Viper Niza Racing
- Founded: 2009
- Team principal(s): Douglas Khoo
- Current series: TCR Asia Series Asian Le Mans Series
- Noted drivers: TCR Asia 1. Roelof Bruins 65. Douglas Khoo

= Viper Niza Racing =

Viper Niza Racing, formerly Niza Racing, is a Malaysian auto racing team based in Shah Alam, Selangor, Malaysia. The team currently competes in the TCR Asia Series and Asian Le Mans Series.

==TCR Asia Series==

===SEAT León Cup Racer (2015–)===
The team will enter the 2015 TCR Asia Series season with Douglas Khoo driving a SEAT León Cup Racer.

== Asian Le Mans Series ==
Viper Niza Racing entered the LMP3 category of the Asian Le Mans Series with its Ligier JS P3 contender.
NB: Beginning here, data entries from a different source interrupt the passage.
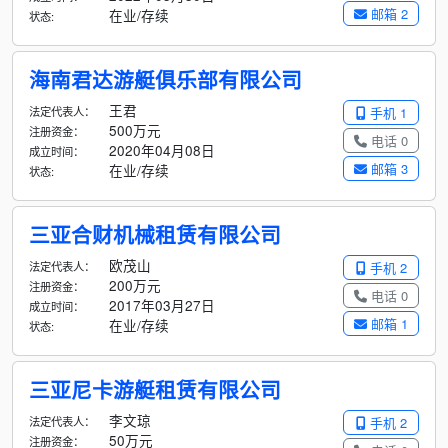
邮箱 2
在业/存续
状态:
海南君达游艇俱乐部有限公司
王君
法定代表人：
手机 1
500万元
注册资金：
电话 0
2020年04月08日
成立时间：
邮箱 3
在业/存续
状态:
三亚合财机械租赁有限公司
欧茂山
法定代表人：
手机 2
200万元
注册资金：
电话 0
2017年03月27日
成立时间：
邮箱 1
在业/存续
状态:
三亚尼卡游艇租赁有限公司
李文琼
法定代表人：
手机 2
50万元
注册资金：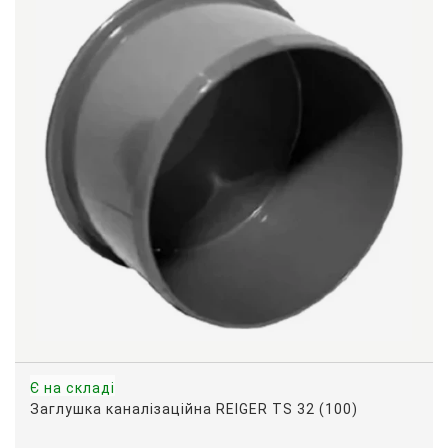
Є на складі
Заглушка каналізаційна REIGER TS 32 (100)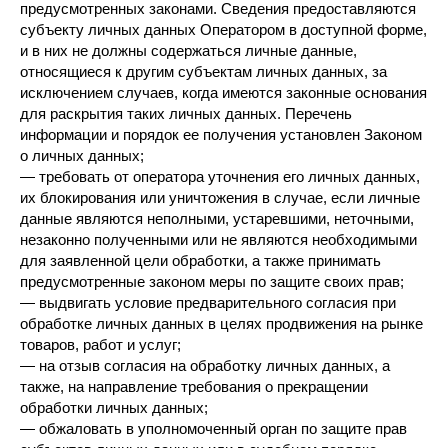
предусмотренных законами. Сведения предоставляются
субъекту личных данных Оператором в доступной форме,
и в них не должны содержаться личные данные,
относящиеся к другим субъектам личных данных, за
исключением случаев, когда имеются законные основания
для раскрытия таких личных данных. Перечень
информации и порядок ее получения установлен Законом
о личных данных;
— требовать от оператора уточнения его личных данных,
их блокирования или уничтожения в случае, если личные
данные являются неполными, устаревшими, неточными,
незаконно полученными или не являются необходимыми
для заявленной цели обработки, а также принимать
предусмотренные законом меры по защите своих прав;
— выдвигать условие предварительного согласия при
обработке личных данных в целях продвижения на рынке
товаров, работ и услуг;
— на отзыв согласия на обработку личных данных, а
также, на направление требования о прекращении
обработки личных данных;
— обжаловать в уполномоченный орган по защите прав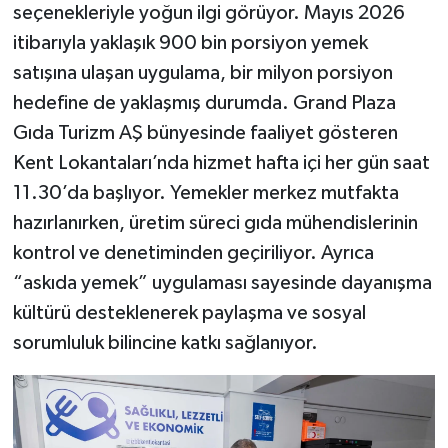
seçenekleriyle yoğun ilgi görüyor. Mayıs 2026
itibarıyla yaklaşık 900 bin porsiyon yemek
satışına ulaşan uygulama, bir milyon porsiyon
hedefine de yaklaşmış durumda. Grand Plaza
Gıda Turizm AŞ bünyesinde faaliyet gösteren
Kent Lokantaları’nda hizmet hafta içi her gün saat
11.30’da başlıyor. Yemekler merkez mutfakta
hazırlanırken, üretim süreci gıda mühendislerinin
kontrol ve denetiminden geçiriliyor. Ayrıca
“askıda yemek” uygulaması sayesinde dayanışma
kültürü desteklenerek paylaşma ve sosyal
sorumluluk bilincine katkı sağlanıyor.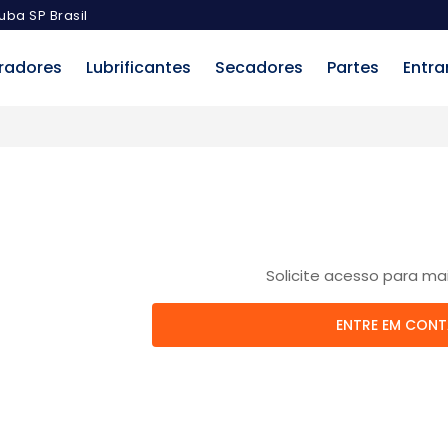
uba SP Brasil
radores
Lubrificantes
Secadores
Partes
Entra
Solicite acesso para ma
ENTRE EM CON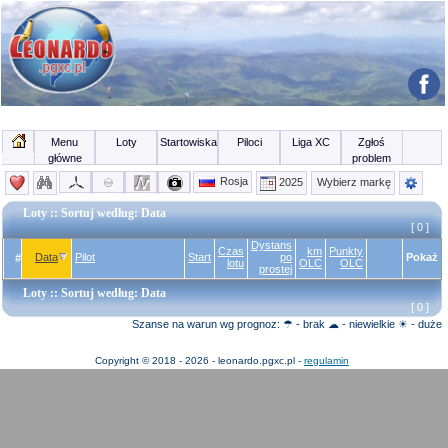
Menu
Loty
Startowiska
Piloci
Liga XC
Zgłoś
główne
problem
Rosja
2025
Wybierz markę
Loty
:: Sortuj według: Data
[ 0 ]
Dystans
Czas
km
Punkty
Data
Pilot
Start
po
Pokaż
#
lotu
OLC
OLC
prostej
Loty
:: Sortuj według: Data
[ 0 ]
Szanse na warun wg prognoz: ☂ - brak ☁ - niewielkie ☀ - duże
Copyright © 2018 - 2026 - leonardo.pgxc.pl -
regulamin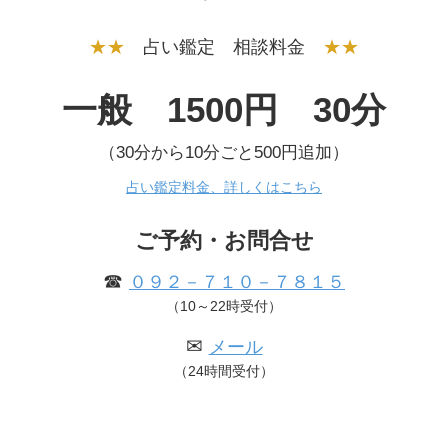
★★
占い鑑定 相談料金
★★
一般 1500円 30分
（30分から10分ごと500円追加）
占い鑑定料金、詳しくはこちら
ご予約・お問合せ
☎
０９２－７１０－７８１５
（10～22時受付）
✉
メール
（24時間受付）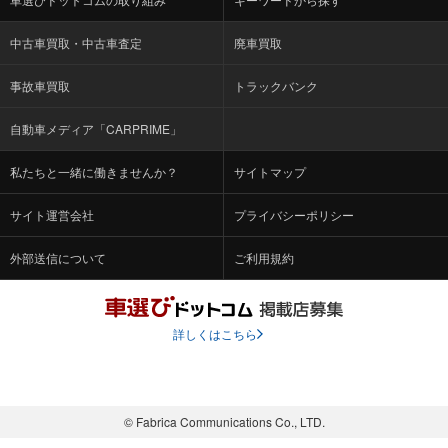
中古車買取・中古車査定
廃車買取
事故車買取
トラックバンク
自動車メディア「CARPRIME」
私たちと一緒に働きませんか？
サイトマップ
サイト運営会社
プライバシーポリシー
外部送信について
ご利用規約
詳しくはこちら
© Fabrica Communications Co., LTD.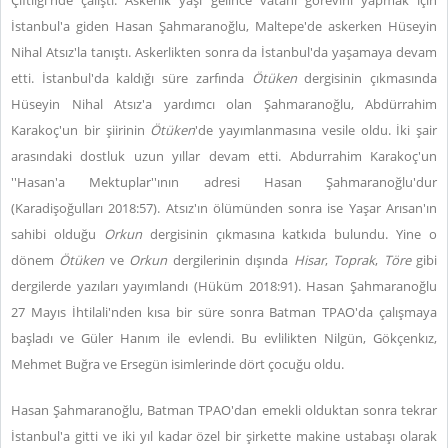
Çiftliği'nde çalıştı. Askerlik yaşı gelince vatanî görevini yapmak için
İstanbul'a giden Hasan Şahmaranoğlu, Maltepe'de askerken Hüseyin
Nihal Atsız'la tanıştı. Askerlikten sonra da İstanbul'da yaşamaya devam
etti. İstanbul'da kaldığı süre zarfında
Ötüken
dergisinin çıkmasında
Hüseyin Nihal Atsız'a yardımcı olan Şahmaranoğlu, Abdürrahim
Karakoç'un bir şiirinin
Ötüken
'de yayımlanmasına vesile oldu. İki şair
arasındaki dostluk uzun yıllar devam etti. Abdurrahim Karakoç'un
''Hasan'a Mektuplar''ının adresi Hasan Şahmaranoğlu'dur
(Karadişoğulları 2018:57). Atsız'ın ölümünden sonra ise Yaşar Arısan'ın
sahibi olduğu
Orkun
dergisinin çıkmasına katkıda bulundu. Yine o
dönem
Ötüken
ve
Orkun
dergilerinin dışında
Hisar
,
Toprak
,
Töre
gibi
dergilerde yazıları yayımlandı (Hüküm 2018:91). Hasan Şahmaranoğlu
27 Mayıs İhtilali'nden kısa bir süre sonra Batman TPAO'da çalışmaya
başladı ve Güler Hanım ile evlendi. Bu evlilikten Nilgün, Gökçenkız,
Mehmet Buğra ve Ersegün isimlerinde dört çocuğu oldu.
Hasan Şahmaranoğlu, Batman TPAO'dan emekli olduktan sonra tekrar
İstanbul'a gitti ve iki yıl kadar özel bir şirkette makine ustabaşı olarak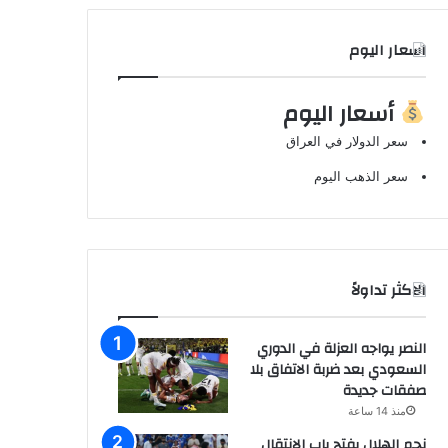
اسعار اليوم
أسعار اليوم
سعر الدولار في العراق
سعر الذهب اليوم
الاكثر تداولاً
النصر يواجه العزلة في الدوري
السعودي بعد ضربة الاتفاق بلا
صفقات جديدة
منذ 14 ساعة
نجم الهلال يفتح باب الانتقال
=== 4 Hours of Sepang (2020) ===
In the 4 Hours of Sepang 2020, Viper Niza Racing qualified in 15th place overall, 6th in its class out of 8 entrants. During the race, a mechanical problem with its prototype in the 2nd hour resulted in the vehicle being called back to the pits. As a result, it managed to finish in 19th place overall out of 23 entrants and last in its class.